++++ Entries shown ++++
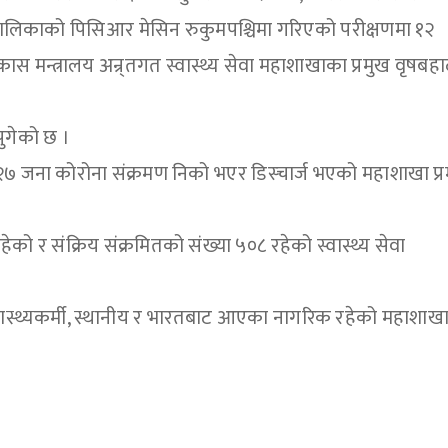
ालिकाको पिसिआर मेसिन रुकुमपश्चिमा गरिएको परीक्षणमा १२
ास मन्त्रालय अन्र्तगत स्वास्थ्य सेवा महाशाखाका प्रमुख वृषबहा
पुगेको छ ।
७ जना कोरोना संक्रमण निको भएर डिस्चार्ज भएको महाशाखा प्
को र संक्रिय संक्रमितको संख्या ५०८ रहेको स्वास्थ्य सेवा
्वास्थ्यकर्मी, स्थानीय र भारतबाट आएका नागरिक रहेको महाशाखा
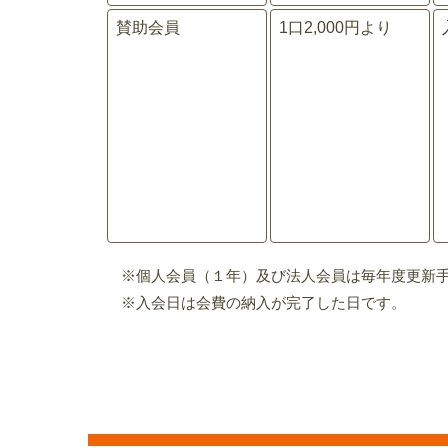
賛助会員
1口2,000円より
※個人会員（１年）及び法人会員は毎年度更新
※入会日は会費の納入が完了した日です。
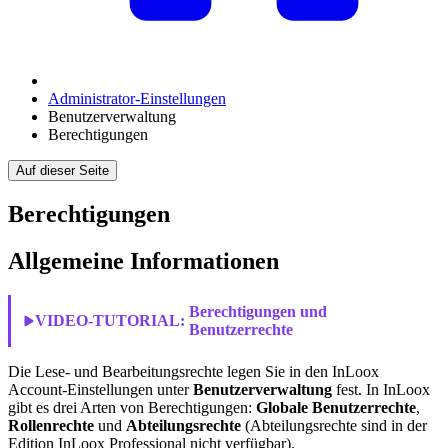
Administrator-Einstellungen
Benutzerverwaltung
Berechtigungen
Auf dieser Seite
Berechtigungen
Allgemeine Informationen
Berechtigungen und
VIDEO-TUTORIAL:
Benutzerrechte
Die Lese- und Bearbeitungsrechte legen Sie in den InLoox
Account-Einstellungen unter
Benutzerverwaltung
fest. In InLoox
gibt es drei Arten von Berechtigungen:
Globale Benutzerrechte
,
Rollenrechte
und
Abteilungsrechte
(Abteilungsrechte sind in der
Edition InLoox Professional nicht verfügbar).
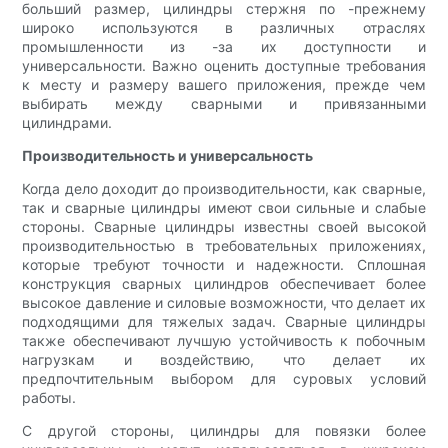
больший размер, цилиндры стержня по -прежнему
широко используются в различных отраслях
промышленности из -за их доступности и
универсальности. Важно оценить доступные требования
к месту и размеру вашего приложения, прежде чем
выбирать между сварными и привязанными
цилиндрами.
Производительность и универсальность
Когда дело доходит до производительности, как сварные,
так и сварные цилиндры имеют свои сильные и слабые
стороны. Сварные цилиндры известны своей высокой
производительностью в требовательных приложениях,
которые требуют точности и надежности. Сплошная
конструкция сварных цилиндров обеспечивает более
высокое давление и силовые возможности, что делает их
подходящими для тяжелых задач. Сварные цилиндры
также обеспечивают лучшую устойчивость к побочным
нагрузкам и воздействию, что делает их
предпочтительным выбором для суровых условий
работы.
С другой стороны, цилиндры для повязки более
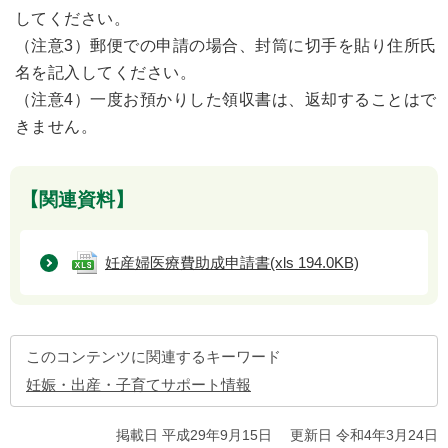
してください。
（注意3）郵便での申請の場合、封筒に切手を貼り住所氏
名を記入してください。
（注意4）一度お預かりした領収書は、返却することはで
きません。
【関連資料】
妊産婦医療費助成申請書
(xls 194.0KB)
このコンテンツに関連するキーワード
妊娠・出産・子育てサポート情報
掲載日 平成29年9月15日
更新日 令和4年3月24日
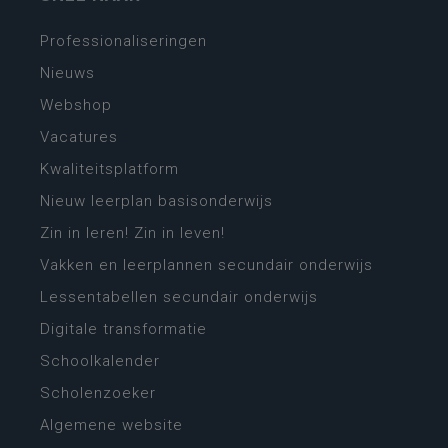
Professionaliseringen
Nieuws
Webshop
Vacatures
Kwaliteitsplatform
Nieuw leerplan basisonderwijs
Zin in leren! Zin in leven!
Vakken en leerplannen secundair onderwijs
Lessentabellen secundair onderwijs
Digitale transformatie
Schoolkalender
Scholenzoeker
Algemene website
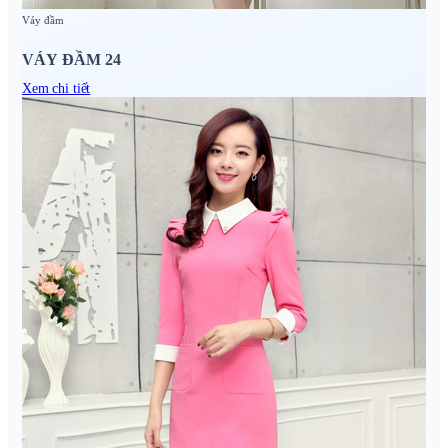
Váy đầm
VÁY ĐẦM 24
Xem chi tiết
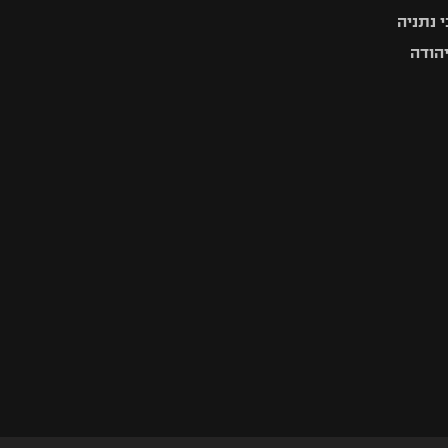
 נתניה
יהודה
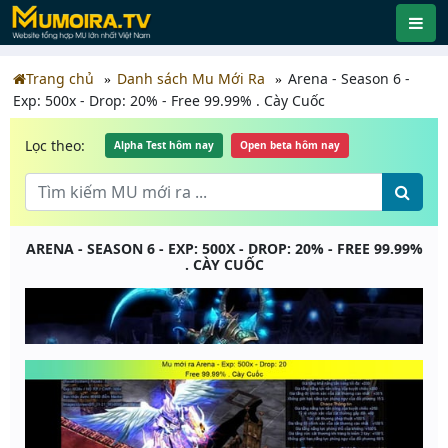
Trang chủ
Danh sách Mu Mới Ra
Arena - Season 6 -
Exp: 500x - Drop: 20% - Free 99.99% . Cày Cuốc
Lọc theo:
Alpha Test hôm nay
Open beta hôm nay
ARENA - SEASON 6 - EXP: 500X - DROP: 20% - FREE 99.99%
. CÀY CUỐC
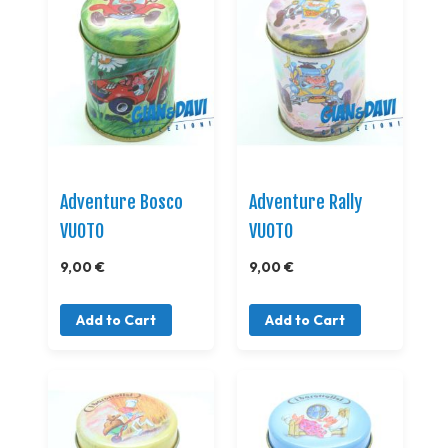
Adventure Bosco
Adventure Rally
VUOTO
VUOTO
9,00 €
9,00 €
Add to Cart
Add to Cart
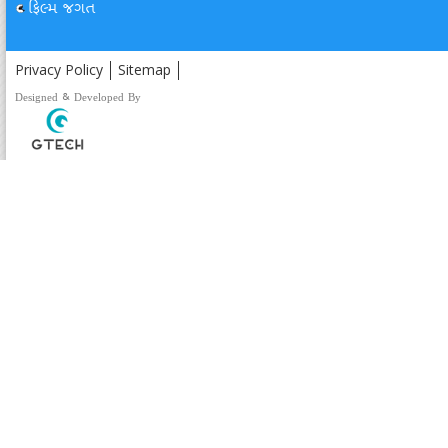
ફિલ્મ જગત
Privacy Policy
Sitemap
Designed & Developed By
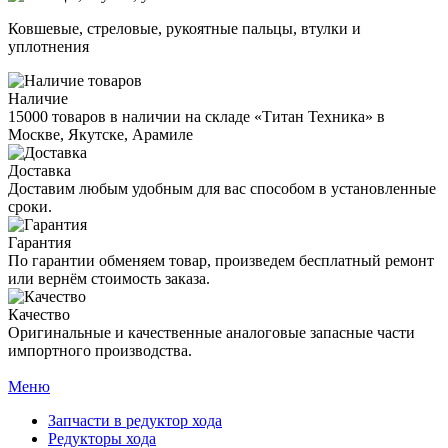
Ковшевые, стреловые, рукоятные пальцы, втулки и
уплотнения
Наличие
15000 товаров в наличии на складе «Титан Техника» в
Москве, Якутске, Арамиле
Доставка
Доставим любым удобным для вас способом в установленные
сроки.
Гарантия
По гарантии обменяем товар, произведем бесплатный ремонт
или вернём стоимость заказа.
Качество
Оригинальные и качественные аналоговые запасные части
импортного производства.
Меню
Запчасти в редуктор хода
Редукторы хода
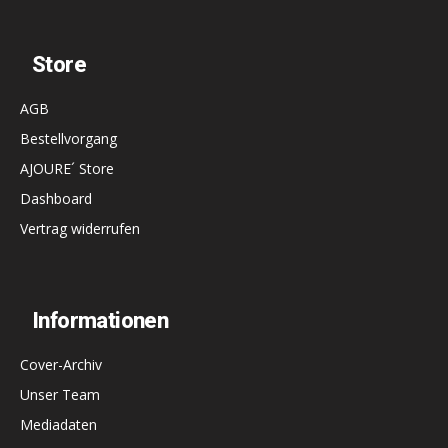
Store
AGB
Bestellvorgang
AJOURE´ Store
Dashboard
Vertrag widerrufen
Informationen
Cover-Archiv
Unser Team
Mediadaten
++++
■ What needs to be done
Using the records above, pull out each line where the word "InLoox" occurs.

■ Exercise output
Die Lese- und Bearbeitungsrechte legen Sie in den InLoox
fest. In InLoox
Edition InLoox Professional nicht verfügbar).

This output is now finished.